Flights Resume as New Volcanic Ash Cloud Appears

According to Eurocontrol, the European Organization for the Safety of Air Navigation, 8,700 flights took place in European airspace on April 19, 2019. This was within the 8,000 to 9,000 flights that were predicted. On the same day, European transport ministers reached an agreement to divide European airspace into three distinct zones.

The first zone; the area immediately surrounding Iceland is the danger zone where aircraft will be prohibited. The second, a cautious zone, will allow only some planes to fly while the third zone, labeled as safe, will allow normal flights.

Early Tuesday morning, NATS, the British air traffic control agency issued a statement advising that the volcano near the Eyjafjallajokull glacier had strengthened. A new cloud of volcanic ash has formed and is making its way towards the U.K. and northern Europe. While many airports have re-opened, they may be forced to close again when the cloud hits.
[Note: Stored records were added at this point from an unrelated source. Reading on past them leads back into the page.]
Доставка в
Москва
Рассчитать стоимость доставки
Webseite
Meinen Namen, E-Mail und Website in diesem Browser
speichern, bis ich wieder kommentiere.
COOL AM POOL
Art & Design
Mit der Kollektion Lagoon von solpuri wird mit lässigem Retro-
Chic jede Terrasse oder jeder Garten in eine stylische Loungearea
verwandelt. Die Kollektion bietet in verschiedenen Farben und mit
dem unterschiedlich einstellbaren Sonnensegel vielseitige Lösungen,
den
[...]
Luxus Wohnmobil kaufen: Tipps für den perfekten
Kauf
According to the New York Times, Germany, France, the Netherlands and Britain were due to re-open Tuesday morning. But in the U.K. only Scotland is expected to see limited service because of the strengthening of the volcano. British Airways is not expected to operate any European flights but international flights may go ahead this afternoon depending on the opening of airspace. And Qantas Airlines in Australia has announced that Friday will be the earliest that flights to Europe will resume.

The Danger of Flying Through Volcanic Ash

When a jet aircraft flies through a cloud of ash, the particles are sucked into the engines. As well, the ash can collect on the windshield, limiting the flight crew’s ability to see. Particles that are taken into the aircraft can damage the engines and the plane’s electrical system. In a worst case scenario, all of the engines will cut out.


According to the Wall Street Journal, a zero tolerance for volcanic ash has been in place between 1982 and now. In 1982, a Boeing 747 lost power in all of its engines after flying through ash and dropped 24,000 feet before the pilot was able to restart the engines. According to Boeing there have been at least 90 jet aircraft that have experienced difficulties after flying through clouds containing volcanic particles. Should a plane’s engines begin to fail, the aircraft manufacturer suggests the pilot attempt to restart the engines after the plane has dropped below the cloud. Clean air rushing into the engines can clean out the ash and allow the engines to be restarted.

Since the last eruption of the Icelandic volcano, European fighter jets have remained in the air. While all were able to land safely, damage to the engines and other parts of the aircraft has been reported.

There is no scientific answer to how much ash can be present in the atmosphere in order for a plane to experience no difficulties. It is not known how the European transport ministers will define the cautious zone.

The EU is trying to balance airline safety with the human and financial cost of grounded planes. With the new cloud on the horizon, some flights that are scheduled will likely be cancelled.